Every line from the one containing "Mask all regions of esophagus." through the last line below should be reproduced exactly; please include nothing else.

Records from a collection

• • • •

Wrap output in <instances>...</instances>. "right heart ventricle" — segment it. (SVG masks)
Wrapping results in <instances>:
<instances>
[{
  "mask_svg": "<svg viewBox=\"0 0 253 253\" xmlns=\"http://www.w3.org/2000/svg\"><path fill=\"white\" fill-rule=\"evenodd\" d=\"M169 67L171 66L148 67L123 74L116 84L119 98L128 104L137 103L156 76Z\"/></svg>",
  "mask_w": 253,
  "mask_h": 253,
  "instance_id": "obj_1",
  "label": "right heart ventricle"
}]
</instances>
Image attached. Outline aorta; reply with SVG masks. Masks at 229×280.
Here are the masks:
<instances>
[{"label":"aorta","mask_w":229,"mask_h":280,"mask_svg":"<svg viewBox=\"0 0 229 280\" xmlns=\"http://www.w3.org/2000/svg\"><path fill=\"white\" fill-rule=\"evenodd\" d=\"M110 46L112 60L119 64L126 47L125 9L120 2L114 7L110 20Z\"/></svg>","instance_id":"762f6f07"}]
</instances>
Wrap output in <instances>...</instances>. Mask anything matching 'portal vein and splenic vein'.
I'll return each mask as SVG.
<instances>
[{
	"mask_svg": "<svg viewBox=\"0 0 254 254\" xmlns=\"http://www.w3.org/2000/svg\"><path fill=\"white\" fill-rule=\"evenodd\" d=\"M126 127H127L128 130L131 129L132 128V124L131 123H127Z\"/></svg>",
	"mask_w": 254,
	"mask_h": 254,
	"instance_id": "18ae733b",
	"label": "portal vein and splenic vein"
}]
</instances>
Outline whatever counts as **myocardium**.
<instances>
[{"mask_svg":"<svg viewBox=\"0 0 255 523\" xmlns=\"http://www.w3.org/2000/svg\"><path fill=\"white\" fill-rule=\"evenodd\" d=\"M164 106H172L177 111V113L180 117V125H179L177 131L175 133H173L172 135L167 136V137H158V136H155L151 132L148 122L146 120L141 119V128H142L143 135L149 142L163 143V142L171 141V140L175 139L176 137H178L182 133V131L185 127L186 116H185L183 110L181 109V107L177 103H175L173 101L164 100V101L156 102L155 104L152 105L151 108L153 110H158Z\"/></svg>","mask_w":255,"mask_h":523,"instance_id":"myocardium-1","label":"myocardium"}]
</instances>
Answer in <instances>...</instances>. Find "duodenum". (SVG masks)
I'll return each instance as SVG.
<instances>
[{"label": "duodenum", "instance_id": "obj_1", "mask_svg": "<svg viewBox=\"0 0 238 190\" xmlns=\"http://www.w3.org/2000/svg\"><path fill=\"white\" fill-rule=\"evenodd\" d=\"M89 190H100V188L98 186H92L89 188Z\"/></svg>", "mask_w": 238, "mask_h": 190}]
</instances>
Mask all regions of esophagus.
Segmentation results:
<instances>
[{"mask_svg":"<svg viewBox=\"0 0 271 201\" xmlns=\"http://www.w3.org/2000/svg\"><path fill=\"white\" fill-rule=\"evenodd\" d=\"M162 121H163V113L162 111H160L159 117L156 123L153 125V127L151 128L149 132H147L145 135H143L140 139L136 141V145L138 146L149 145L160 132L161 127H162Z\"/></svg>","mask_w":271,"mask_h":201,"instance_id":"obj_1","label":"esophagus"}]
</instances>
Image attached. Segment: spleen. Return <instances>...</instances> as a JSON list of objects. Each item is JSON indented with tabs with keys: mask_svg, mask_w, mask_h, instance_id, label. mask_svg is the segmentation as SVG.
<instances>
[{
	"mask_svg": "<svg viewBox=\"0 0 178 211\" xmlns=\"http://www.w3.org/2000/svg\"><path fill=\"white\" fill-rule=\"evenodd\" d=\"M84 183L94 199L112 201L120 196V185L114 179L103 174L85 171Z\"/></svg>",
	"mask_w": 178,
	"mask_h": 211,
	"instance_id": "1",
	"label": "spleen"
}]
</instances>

• • • •

Reply:
Mask all regions of esophagus.
Segmentation results:
<instances>
[{"mask_svg":"<svg viewBox=\"0 0 271 201\" xmlns=\"http://www.w3.org/2000/svg\"><path fill=\"white\" fill-rule=\"evenodd\" d=\"M162 121H163V113L162 111H160L159 117L156 123L153 125V127L151 128L149 132H147L145 135H143L140 139L136 141V145L138 146L149 145L160 132L161 127H162Z\"/></svg>","mask_w":271,"mask_h":201,"instance_id":"obj_1","label":"esophagus"}]
</instances>
Image attached. Segment: spleen. Return <instances>...</instances> as a JSON list of objects. Each item is JSON indented with tabs with keys: mask_svg, mask_w, mask_h, instance_id, label. mask_svg is the segmentation as SVG.
<instances>
[{
	"mask_svg": "<svg viewBox=\"0 0 178 211\" xmlns=\"http://www.w3.org/2000/svg\"><path fill=\"white\" fill-rule=\"evenodd\" d=\"M84 183L94 199L112 201L120 196V185L114 179L103 174L85 171Z\"/></svg>",
	"mask_w": 178,
	"mask_h": 211,
	"instance_id": "1",
	"label": "spleen"
}]
</instances>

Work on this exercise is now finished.